O’Connell and friends romp through their twenties with various jobs, boyfriends, and hookups, wondering, “Were we grown up enough to have a baby?  Nine times out of ten your worrying was unwarranted, but on the rare morning-after that it was, we just went to the corner store and bought Plan B. (‘What if it doesn’t work?’ I said to Sara on one such Plan B afternoon. Later she told me I had a twinkle in my eye when I said it, like I was hoping it wouldn’t.’”

Those morning-after chats bear no trace of any agonized questions of conscience on relationship, sex, abortion, or maternity.

There is longing, though. Though these women might appear to relish young singledom, most of O’Connell’s cohort also want something more:

Wanting to have a baby was a desperate quality in a woman….the possibility of ending up alone was always there, in the background….admitting you wanted a baby…and then not getting it because it just didn’t pan out? That was too much, too cruel. Better to try for things more within your control: Better jobs, nicer apartments, enviable vacations.…The problem was that every year of being by ourselves, of moving forward with work, of getting used to our freedom, of learning how to be happy, we got closer to needing to have a baby (Time’s up!) and completely upending the lives and selves we’d been building.

Except for one friend who had already made choice not to have children, O’Connell and her friends want babies someday.  But unlike the timeline for such things in previous generations, marriage and parenthood are capstones and not first steps. Though she liked the idea of a baby, discovering she was pregnant threw her for a loop. She and her fiancé Dustin agreed that they were not where they thought they should be when having a baby. Dustin was especially worried about money.

So she gets angry when Dustin says, “We know we want a kid eventually…We can have this baby again in a couple of years…Once we are married. We can do it again! It will be the same baby….We can have the baby again in a couple of years.” Logically enough, she recognizes that this is false. She blames him. She gets mad.
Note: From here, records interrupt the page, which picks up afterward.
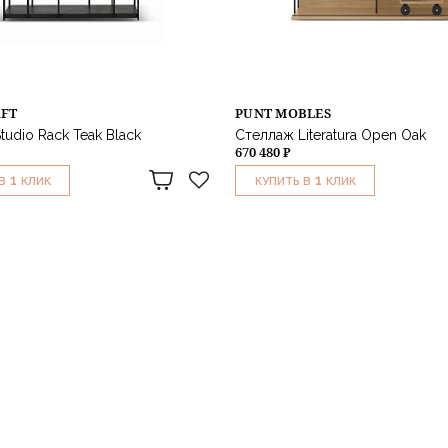
AFT
PUNT MOBLES
tudio Rack Teak Black
Стеллаж Literatura Open Oak
670 480 ₽
1
1
В
КЛИК
КУПИТЬ В
КЛИК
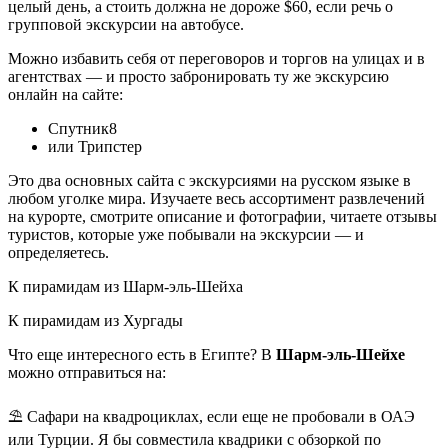
целый день, а стоить должна не дороже $60, если речь о
групповой экскурсии на автобусе.
Можно избавить себя от переговоров и торгов на улицах и в
агентствах — и просто забронировать ту же экскурсию
онлайн на сайте:
Спутник8
или Трипстер
Это два основных сайта с экскурсиями на русском языке в
любом уголке мира. Изучаете весь ассортимент развлечений
на курорте, смотрите описание и фотографии, читаете отзывы
туристов, которые уже побывали на экскурсии — и
определяетесь.
К пирамидам из Шарм-эль-Шейха
К пирамидам из Хургады
Что еще интересного есть в Египте? В
Шарм-эль-Шейхе
можно отправиться на:
⛱️ Сафари на квадроциклах, если еще не пробовали в ОАЭ
или Турции. Я бы совместила квадрики с обзоркой по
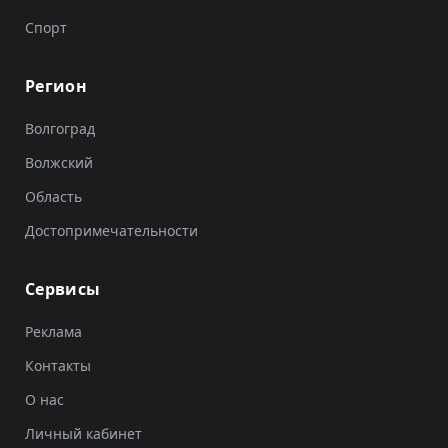
Спорт
Регион
Волгоград
Волжский
Область
Достопримечательности
Сервисы
Реклама
Контакты
О нас
Личный кабинет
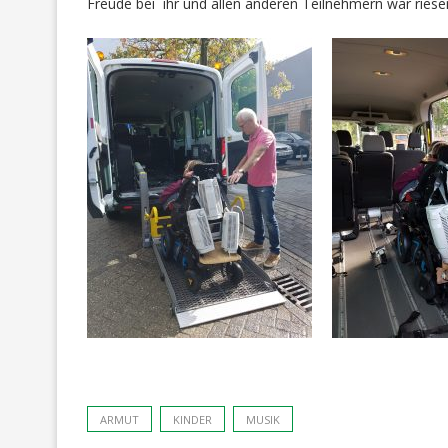
Freude bei ihr und allen anderen Teilnehmern war riesen
ARMUT
KINDER
MUSIK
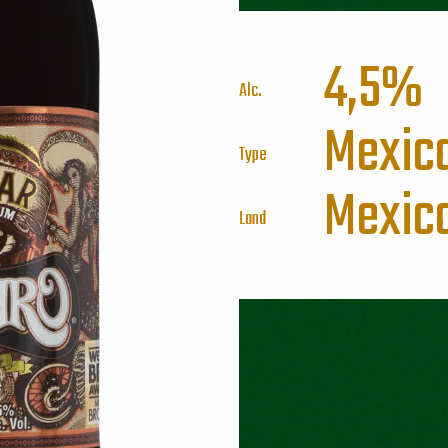
4,5%
Alc.
Mexica
Type
Mexic
Land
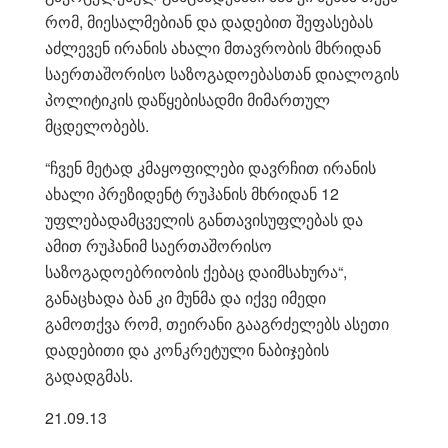
რომ, მიესალმებიან და დადებით შეფასებას
აძლევენ ირანის ახალი მთავრობის მხრიდან
საერთაშორისო საზოგადოებასთან დიალოგის
პოლიტიკის დაწყებისადმი მიმართულ
მცდელობებს.
“ჩვენ მეტად კმაყოფილები დავრჩით ირანის
ახალი პრეზიდენტ რუჰანის მხრიდან 12
უფლებადამცველის განთავისუფლებას და
ამით რუჰანიმ საერთაშორისო
საზოგადოებრიობის ქებაც დაიმსახურა“,
განაცხადა ბან კი მუნმა და იქვე იმედი
გამოთქვა რომ, თეირანი გააგრძელებს ასეთი
დადებითი და კონკრეტული ნაბიჯების
გადადგმას.
21.09.13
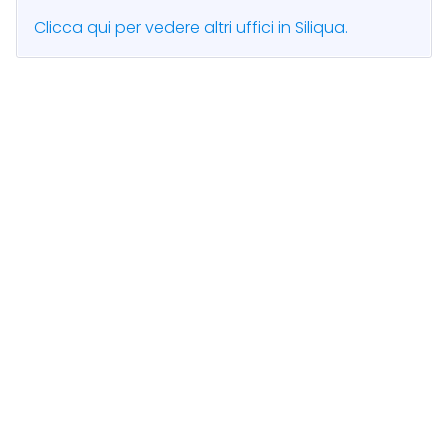
Clicca qui per vedere altri uffici in Siliqua.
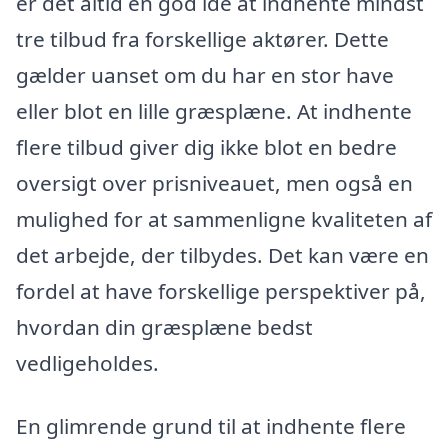
er det altid en god idé at indhente mindst
tre tilbud fra forskellige aktører. Dette
gælder uanset om du har en stor have
eller blot en lille græsplæne. At indhente
flere tilbud giver dig ikke blot en bedre
oversigt over prisniveauet, men også en
mulighed for at sammenligne kvaliteten af
det arbejde, der tilbydes. Det kan være en
fordel at have forskellige perspektiver på,
hvordan din græsplæne bedst
vedligeholdes.
En glimrende grund til at indhente flere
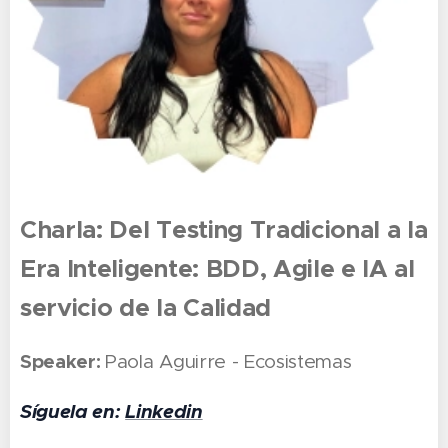
Charla: Del Testing Tradicional a la
Era Inteligente: BDD, Agile e IA al
servicio de la Calidad
Speaker:
Paola Aguirre - Ecosistemas
Síguela en:
Linkedin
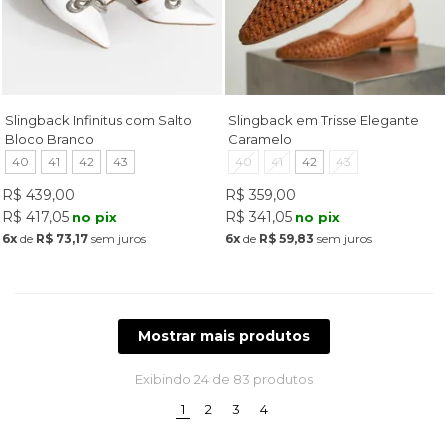
Slingback Infinitus com Salto
Slingback em Trisse Elegante
Bloco Branco
Caramelo
40
41
42
43
40
41
42
43
R$ 439,00
R$ 359,00
R$ 417,05
R$ 341,05
no pix
no pix
6x
de
R$ 73,17
sem juros
6x
de
R$ 59,83
sem juros
Mostrar mais produtos
Exibindo
24
de 83 produtos
(current)
1
2
3
4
She gets madder when he tries to empathize with her hesitation at abortion, while nudging her to go on ahead with it, “I mean, of course you don’t want to do it, no one wants to do it. It isn’t fair. It sucks….an abortion is like getting a root canal or something—but I know it’s your body, and there’s the Catholic thing….”

O’Connell bristles at the suggestion, no it’s not the Catholic thing.  Then she rethinks. She pays respects to her childhood faith in some surprising ways: “Maybe it was the Catholic thing that gave me pause, conferred this sense of fate, wonder, awe. Maybe it was what kept me from taking better charge of my life. Maybe it was what made me a romantic, made me call the cell-lump a baby in the first place.”

Wonder and awe are not too bad as religious residuum. Recognition that individuals do not control all that composes their lives, good too. Look closely at her explanation for the transformation of “cell-lump” into “a baby.” It’s “romantic,” that idea that somehow the bodily, conscious love of her and her fiancé enabled a “cell-lump” that would become their child. But that is not the magic wand, what makes the “cell-lump” her baby. Instead, what makes the change is her will and desire: “My truest feelings about the baby began and ended with I want it.”

A striking statement, for better and worse.

For worse. In a stark way, O’Connell gives us Exhibit A, her declaration that what makes a cell-lump turn into a baby (or not) is not science or developmental milestones or philosophy, but her wanting it to be so. It’s a breathtaking kind of power: if I want you to be a person, you will be, and if I don’t, you won’t. When she doesn’t want the cell-lump to become the baby for whom she is not ready, she inquires after abortion providers on the Upper East Side. When she does, the cell-lump becomes the subject of the book, the kid who brings “curiosity and wonder and stubborn, stubborn joy.”

For better: At end, her residual Catholicism leaves her “romantic.”  Prohibitions without explanations fall short. But there is something here that deserves to be redeemed. “I want it” is a slim reed, throwing the self back on itself. Puny. Usefully exposed as such. But wanting well is a good step. It is what should be cultivated when prohibitions get good explanations.